That’s exactly the benefit of a law - it’s a forcing measure to require businesses to invest in processes to understand open sourcing, and to go forward when otherwise no one would make a business case for approval.
That’s exactly the benefit of a law - it’s a forcing measure to require businesses to invest in processes to understand open sourcing, and to go forward when otherwise no one would make a business case for approval.
And makes it more expensive. There is the seen benefit and then the unseen cost. Every game released will have to account for the possibility of it, and will create issues for people who really didn't want those issues.
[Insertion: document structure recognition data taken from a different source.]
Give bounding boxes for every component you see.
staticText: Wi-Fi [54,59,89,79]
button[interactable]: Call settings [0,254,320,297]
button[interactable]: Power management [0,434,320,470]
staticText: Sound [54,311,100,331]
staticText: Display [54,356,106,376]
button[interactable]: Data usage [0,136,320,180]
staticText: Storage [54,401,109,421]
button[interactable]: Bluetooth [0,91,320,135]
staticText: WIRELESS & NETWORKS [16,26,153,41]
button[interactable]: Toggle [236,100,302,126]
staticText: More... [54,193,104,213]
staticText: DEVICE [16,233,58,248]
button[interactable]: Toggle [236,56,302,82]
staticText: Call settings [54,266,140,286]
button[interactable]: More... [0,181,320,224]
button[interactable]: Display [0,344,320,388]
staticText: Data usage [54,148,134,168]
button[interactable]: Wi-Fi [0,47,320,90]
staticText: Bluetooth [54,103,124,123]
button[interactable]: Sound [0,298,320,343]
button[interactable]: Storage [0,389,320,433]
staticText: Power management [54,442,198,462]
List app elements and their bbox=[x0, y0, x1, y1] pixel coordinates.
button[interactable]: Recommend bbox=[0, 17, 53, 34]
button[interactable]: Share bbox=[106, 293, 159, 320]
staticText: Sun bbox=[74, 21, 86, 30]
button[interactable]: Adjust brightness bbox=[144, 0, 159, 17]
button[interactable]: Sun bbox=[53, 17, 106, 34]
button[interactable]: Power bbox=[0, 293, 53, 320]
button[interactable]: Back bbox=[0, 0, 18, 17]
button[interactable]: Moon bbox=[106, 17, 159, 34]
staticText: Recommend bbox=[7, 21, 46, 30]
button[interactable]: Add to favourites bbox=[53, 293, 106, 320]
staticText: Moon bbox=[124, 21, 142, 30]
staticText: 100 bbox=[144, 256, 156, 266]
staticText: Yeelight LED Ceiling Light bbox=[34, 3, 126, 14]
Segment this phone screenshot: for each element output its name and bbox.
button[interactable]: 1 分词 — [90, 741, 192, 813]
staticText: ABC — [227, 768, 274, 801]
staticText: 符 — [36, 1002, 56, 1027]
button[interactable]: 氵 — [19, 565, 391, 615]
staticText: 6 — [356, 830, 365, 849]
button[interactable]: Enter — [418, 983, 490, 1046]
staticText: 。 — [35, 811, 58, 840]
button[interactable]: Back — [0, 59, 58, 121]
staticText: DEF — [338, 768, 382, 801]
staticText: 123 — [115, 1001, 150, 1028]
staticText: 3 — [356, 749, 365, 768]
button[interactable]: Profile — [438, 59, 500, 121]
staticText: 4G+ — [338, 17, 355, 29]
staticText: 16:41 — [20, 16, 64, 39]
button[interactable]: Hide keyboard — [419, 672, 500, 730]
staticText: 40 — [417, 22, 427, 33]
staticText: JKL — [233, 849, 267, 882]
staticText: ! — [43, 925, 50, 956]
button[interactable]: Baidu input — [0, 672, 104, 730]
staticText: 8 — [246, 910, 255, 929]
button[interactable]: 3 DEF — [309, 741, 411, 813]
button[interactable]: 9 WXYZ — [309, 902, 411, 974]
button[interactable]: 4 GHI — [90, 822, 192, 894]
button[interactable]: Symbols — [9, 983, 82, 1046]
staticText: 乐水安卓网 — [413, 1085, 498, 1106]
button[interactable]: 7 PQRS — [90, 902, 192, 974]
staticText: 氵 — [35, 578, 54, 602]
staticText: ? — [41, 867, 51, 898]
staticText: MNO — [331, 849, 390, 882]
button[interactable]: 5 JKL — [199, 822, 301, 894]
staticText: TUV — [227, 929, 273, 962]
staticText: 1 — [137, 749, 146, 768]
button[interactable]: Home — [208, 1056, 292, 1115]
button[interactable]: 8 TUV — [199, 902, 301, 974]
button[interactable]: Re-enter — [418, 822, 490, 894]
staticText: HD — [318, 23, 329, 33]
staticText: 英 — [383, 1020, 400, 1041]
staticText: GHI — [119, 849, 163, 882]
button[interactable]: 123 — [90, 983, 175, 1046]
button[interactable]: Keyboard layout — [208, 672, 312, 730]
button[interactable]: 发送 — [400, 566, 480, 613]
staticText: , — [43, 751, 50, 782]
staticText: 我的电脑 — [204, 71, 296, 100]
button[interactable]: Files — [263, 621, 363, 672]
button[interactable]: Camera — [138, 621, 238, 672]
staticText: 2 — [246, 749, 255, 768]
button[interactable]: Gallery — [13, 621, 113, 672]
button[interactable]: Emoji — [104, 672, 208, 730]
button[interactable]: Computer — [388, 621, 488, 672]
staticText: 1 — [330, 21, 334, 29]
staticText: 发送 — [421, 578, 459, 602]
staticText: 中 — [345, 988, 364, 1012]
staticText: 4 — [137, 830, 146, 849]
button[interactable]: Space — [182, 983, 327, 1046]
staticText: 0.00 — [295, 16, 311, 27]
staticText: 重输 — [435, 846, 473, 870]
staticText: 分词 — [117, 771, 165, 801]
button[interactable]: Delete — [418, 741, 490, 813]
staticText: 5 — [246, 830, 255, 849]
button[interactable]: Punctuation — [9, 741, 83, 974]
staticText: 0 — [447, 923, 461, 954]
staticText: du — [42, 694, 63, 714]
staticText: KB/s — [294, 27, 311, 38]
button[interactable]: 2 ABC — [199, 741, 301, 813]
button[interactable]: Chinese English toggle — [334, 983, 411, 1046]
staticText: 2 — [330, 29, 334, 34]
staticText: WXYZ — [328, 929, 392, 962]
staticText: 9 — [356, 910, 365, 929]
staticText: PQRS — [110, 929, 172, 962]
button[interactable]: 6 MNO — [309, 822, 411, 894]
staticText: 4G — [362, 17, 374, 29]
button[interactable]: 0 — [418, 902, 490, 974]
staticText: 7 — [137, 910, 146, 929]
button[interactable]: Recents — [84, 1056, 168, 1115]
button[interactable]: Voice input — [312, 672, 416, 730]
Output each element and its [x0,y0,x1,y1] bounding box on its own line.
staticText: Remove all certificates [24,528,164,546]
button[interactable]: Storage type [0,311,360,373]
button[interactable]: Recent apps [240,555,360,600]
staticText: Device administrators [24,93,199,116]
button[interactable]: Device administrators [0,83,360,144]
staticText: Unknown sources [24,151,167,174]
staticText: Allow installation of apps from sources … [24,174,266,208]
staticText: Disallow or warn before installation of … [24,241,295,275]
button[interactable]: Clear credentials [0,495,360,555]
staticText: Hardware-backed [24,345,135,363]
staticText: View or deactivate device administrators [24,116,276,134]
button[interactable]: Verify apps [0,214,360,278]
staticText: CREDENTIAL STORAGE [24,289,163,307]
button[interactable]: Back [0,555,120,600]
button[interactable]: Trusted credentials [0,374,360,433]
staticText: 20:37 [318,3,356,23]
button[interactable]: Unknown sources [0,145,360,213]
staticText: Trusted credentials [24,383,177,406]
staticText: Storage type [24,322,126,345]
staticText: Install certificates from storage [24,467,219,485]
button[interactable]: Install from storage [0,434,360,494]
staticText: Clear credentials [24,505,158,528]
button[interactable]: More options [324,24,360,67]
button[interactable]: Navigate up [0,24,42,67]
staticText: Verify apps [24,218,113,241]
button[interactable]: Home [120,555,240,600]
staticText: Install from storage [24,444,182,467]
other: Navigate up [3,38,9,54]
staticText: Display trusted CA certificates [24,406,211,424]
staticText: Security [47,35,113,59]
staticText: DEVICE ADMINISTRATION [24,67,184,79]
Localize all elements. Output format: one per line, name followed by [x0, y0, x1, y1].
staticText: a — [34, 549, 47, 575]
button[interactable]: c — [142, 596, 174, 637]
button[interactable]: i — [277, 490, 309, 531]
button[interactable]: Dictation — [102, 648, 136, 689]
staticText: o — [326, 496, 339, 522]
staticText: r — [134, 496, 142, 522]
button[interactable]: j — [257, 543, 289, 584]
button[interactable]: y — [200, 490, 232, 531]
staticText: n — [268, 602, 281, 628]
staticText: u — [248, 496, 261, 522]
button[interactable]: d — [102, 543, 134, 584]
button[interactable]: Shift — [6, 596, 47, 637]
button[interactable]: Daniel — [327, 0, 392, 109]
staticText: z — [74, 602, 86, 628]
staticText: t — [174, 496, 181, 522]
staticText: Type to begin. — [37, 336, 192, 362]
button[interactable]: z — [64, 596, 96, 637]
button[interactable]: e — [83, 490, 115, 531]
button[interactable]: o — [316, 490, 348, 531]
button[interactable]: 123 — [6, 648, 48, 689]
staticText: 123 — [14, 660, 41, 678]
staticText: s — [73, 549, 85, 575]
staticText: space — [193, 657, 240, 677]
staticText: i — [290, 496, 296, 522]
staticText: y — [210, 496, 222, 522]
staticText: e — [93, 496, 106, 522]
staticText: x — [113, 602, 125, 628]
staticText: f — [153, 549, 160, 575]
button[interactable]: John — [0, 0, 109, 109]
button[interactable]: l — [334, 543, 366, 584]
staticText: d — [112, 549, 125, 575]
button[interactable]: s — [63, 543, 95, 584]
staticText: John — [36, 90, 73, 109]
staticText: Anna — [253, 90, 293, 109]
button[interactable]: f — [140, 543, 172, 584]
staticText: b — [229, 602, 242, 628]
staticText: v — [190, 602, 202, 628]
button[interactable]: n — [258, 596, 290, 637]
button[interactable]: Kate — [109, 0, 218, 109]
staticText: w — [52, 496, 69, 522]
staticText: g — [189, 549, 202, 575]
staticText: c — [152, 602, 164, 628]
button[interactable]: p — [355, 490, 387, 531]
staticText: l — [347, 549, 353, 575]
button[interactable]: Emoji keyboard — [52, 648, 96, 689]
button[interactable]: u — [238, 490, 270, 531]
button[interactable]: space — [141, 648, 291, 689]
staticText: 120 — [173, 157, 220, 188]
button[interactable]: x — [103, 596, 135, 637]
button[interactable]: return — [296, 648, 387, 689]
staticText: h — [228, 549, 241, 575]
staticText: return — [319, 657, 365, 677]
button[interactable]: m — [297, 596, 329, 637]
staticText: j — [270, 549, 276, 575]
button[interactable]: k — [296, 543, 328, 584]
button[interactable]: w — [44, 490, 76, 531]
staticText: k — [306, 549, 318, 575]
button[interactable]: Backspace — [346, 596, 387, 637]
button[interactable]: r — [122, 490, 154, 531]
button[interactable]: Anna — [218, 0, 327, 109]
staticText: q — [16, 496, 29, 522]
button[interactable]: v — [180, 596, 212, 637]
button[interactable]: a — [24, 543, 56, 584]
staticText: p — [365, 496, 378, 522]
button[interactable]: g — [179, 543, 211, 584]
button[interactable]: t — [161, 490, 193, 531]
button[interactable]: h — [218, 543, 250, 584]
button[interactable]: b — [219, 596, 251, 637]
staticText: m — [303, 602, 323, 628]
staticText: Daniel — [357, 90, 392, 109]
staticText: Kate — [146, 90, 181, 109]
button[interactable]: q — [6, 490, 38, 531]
After awhile people will forget there are associated issues and costs, but they will still be there.
Every game released whose developers have chosen to complicate its design with a client-server architecture. It's not like this is going to hurt the little three-man teams making games on shoe-string budgets. Yeah, it's going to make big budget games a little more expensive, just like how cars with seatbelts are a little more expensive to build, and like how it's a little more expensive to do proper waste management instead of dumping sludge into a river.
What? This a mandate in law that requires a company to do work in order to comply. Studios will spin out LLCs for a game so that if it fails it doesn't end up as a liability. Unintended consequence: more dead games.
It's impossible for the law to cause more games to die, because already the default fate of online games is for them to die. If, with the law, a studio chooses to use an LLC to create the game to conditionally release sources once it shuts down, that was a game that without the law would have died anyway because the studio wouldn't have chosen of its own volition to release sources.
If a studio on it's last legs is required to service a failing product instead of working on a new one the studio will simply close and not comply. That's what tends to happen with forced regulations like this.
And it's what would have happened anyway without the law. How is this difficult to understand? It's not like it's only a few games that shut down without recourse for the players. Ross Scott already did the research on this. Something like 95% of all online games that shut down do so without providing any way for the players to continue playing in some way or without issuing refunds.
Putting on my Pollyanna hat...
Or it could make it a lot cheaper, if the server were developed entirely on open-source infrastructure from the start. Hopefully the actual game logic would be developed entirely in-house, making it easier to audit before releasing.
Middle ground could be completely open API from the start, so community could build alternative server from the ground up.